Top of Records for the exercise
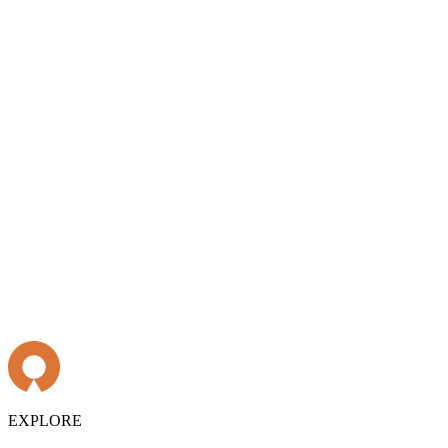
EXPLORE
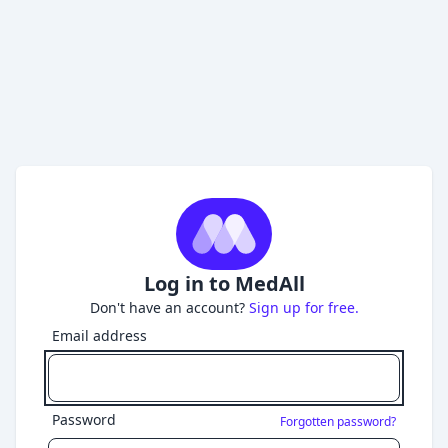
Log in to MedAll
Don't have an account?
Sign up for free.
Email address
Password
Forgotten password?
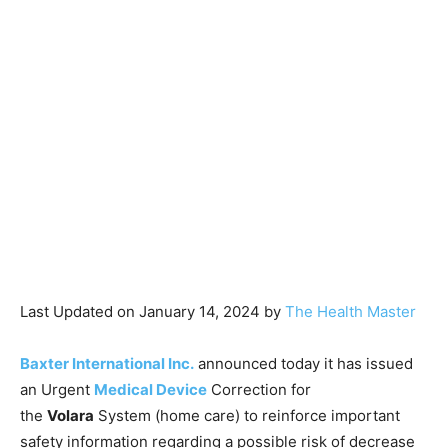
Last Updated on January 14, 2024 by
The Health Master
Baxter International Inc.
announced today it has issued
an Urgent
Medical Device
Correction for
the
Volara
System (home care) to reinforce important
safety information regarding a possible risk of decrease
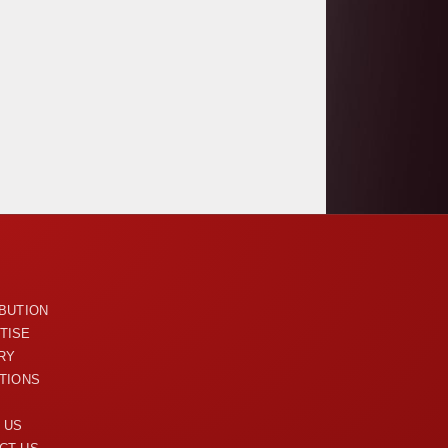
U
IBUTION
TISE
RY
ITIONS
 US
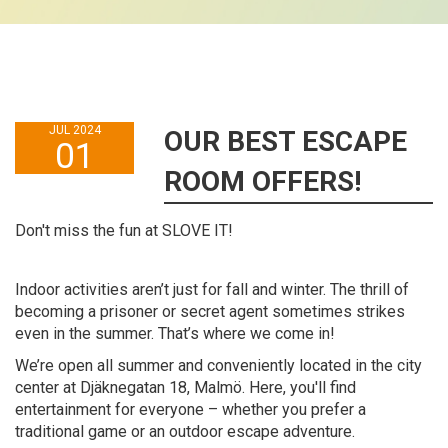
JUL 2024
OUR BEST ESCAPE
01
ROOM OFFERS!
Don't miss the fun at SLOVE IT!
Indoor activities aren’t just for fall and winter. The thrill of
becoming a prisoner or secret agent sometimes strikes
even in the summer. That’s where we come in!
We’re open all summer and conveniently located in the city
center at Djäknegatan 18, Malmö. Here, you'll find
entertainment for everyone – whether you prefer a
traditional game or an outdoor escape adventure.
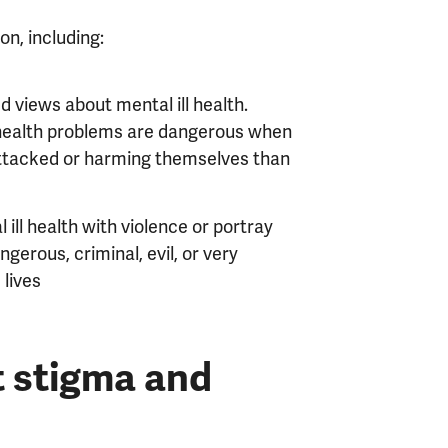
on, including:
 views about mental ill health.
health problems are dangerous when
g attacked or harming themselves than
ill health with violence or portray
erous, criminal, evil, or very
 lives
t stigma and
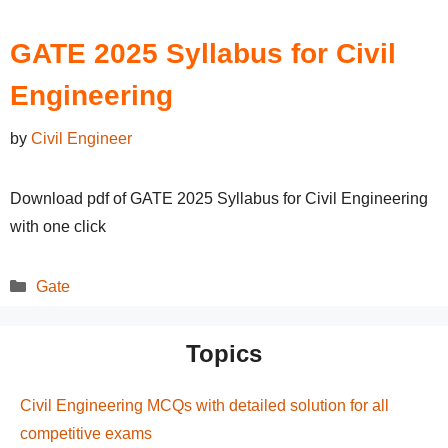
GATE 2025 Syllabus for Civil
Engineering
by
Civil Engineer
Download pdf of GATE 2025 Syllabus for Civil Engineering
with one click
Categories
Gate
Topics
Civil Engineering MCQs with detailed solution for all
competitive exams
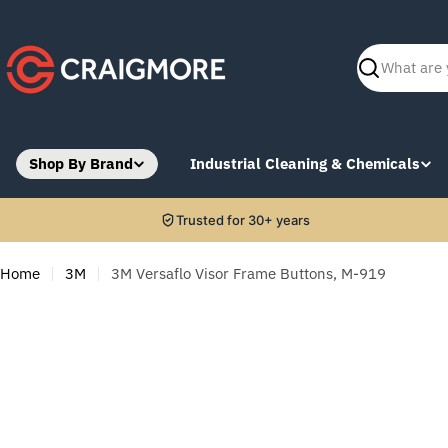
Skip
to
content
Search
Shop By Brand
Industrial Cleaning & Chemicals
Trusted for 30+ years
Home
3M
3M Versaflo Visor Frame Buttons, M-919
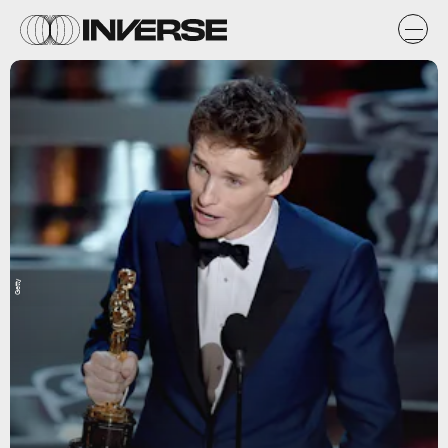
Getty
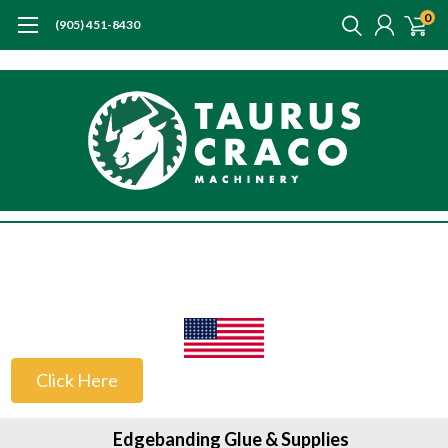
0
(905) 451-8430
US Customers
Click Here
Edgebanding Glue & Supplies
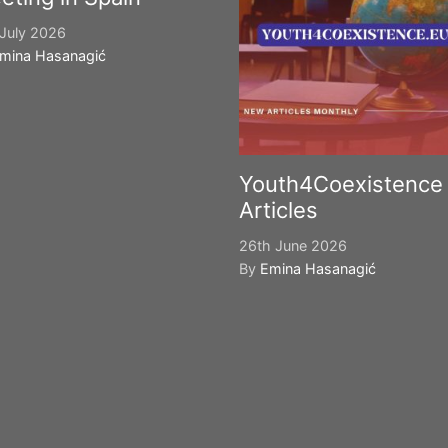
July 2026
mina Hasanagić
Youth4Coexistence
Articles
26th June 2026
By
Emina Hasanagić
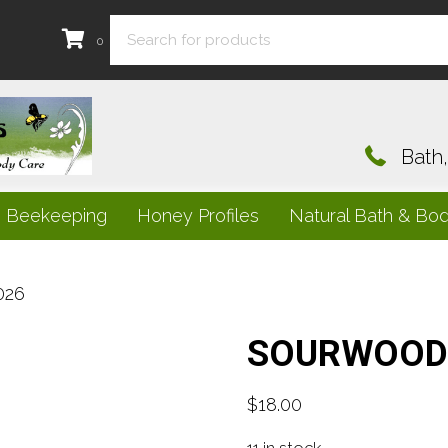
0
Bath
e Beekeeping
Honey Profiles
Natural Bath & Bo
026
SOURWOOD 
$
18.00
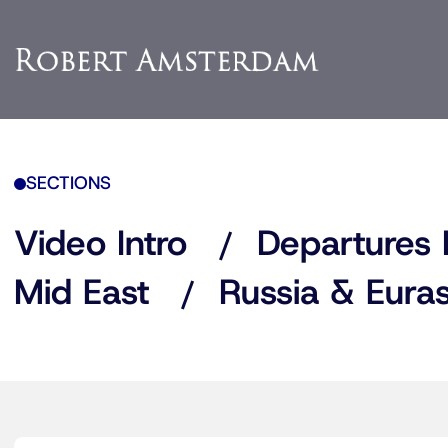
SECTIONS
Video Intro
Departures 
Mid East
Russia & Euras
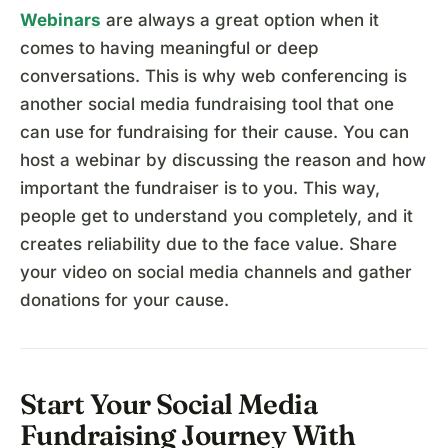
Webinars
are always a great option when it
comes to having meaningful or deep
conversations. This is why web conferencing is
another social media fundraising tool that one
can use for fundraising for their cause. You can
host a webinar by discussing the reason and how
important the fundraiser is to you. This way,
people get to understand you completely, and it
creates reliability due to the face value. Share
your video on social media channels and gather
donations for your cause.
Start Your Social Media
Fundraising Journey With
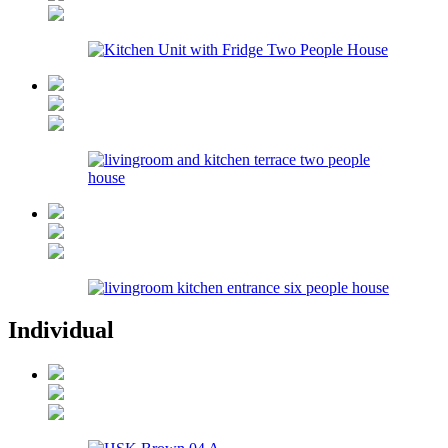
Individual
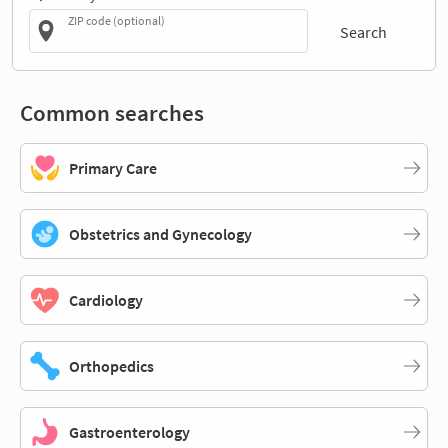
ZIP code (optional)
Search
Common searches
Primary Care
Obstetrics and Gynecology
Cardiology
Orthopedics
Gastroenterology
Bottom of Records for the exercise
Problem to solve: Word for word, restate the lines above from the first through the one that contains "System (home care) to reinforce important", and exclude all pictures.

Result for this exercise:
EXPLORE
Log in to MedAll
Don't have an account?
Sign up for free.
Email address
Password
Forgotten password?
Last Updated on January 14, 2024 by
The Health Master
Baxter International Inc.
announced today it has issued
an Urgent
Medical Device
Correction for
the
Volara
System (home care) to reinforce important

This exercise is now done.